Stored data entries »
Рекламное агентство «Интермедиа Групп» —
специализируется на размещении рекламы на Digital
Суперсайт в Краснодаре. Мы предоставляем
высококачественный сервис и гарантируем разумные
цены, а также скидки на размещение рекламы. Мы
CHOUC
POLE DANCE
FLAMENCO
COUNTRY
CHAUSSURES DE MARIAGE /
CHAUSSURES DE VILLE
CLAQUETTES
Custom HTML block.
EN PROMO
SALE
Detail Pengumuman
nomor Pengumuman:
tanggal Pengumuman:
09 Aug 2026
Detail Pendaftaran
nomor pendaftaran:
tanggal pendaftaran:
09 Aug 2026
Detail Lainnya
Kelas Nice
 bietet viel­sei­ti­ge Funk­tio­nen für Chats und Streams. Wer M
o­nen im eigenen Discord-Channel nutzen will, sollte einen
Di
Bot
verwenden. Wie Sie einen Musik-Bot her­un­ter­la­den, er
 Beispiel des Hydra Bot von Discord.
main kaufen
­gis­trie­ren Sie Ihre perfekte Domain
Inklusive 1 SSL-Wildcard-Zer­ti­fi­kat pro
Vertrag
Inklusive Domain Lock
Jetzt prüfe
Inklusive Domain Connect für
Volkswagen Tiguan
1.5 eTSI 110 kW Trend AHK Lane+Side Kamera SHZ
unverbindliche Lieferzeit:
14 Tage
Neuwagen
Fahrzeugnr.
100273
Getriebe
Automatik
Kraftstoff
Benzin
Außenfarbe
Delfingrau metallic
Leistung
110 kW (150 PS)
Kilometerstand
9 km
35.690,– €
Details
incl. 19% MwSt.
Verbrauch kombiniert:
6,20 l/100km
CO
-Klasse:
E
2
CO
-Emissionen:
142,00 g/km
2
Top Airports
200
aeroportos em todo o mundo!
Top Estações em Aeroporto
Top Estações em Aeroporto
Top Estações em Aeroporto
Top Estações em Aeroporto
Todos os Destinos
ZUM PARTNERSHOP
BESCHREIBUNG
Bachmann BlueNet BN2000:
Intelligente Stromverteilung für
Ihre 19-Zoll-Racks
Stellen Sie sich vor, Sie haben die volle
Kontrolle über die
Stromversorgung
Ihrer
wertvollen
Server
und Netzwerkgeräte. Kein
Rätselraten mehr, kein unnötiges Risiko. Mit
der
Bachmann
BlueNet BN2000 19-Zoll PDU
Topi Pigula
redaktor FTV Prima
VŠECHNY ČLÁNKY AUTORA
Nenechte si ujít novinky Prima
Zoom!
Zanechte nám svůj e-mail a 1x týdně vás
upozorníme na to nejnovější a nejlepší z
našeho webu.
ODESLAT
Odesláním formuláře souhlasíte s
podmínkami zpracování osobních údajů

Assigned task » Please go through the data above and copy each line that has the word "рекламы".

Response »
специализируется на размещении рекламы на Digital
цены, а также скидки на размещение рекламы. Мы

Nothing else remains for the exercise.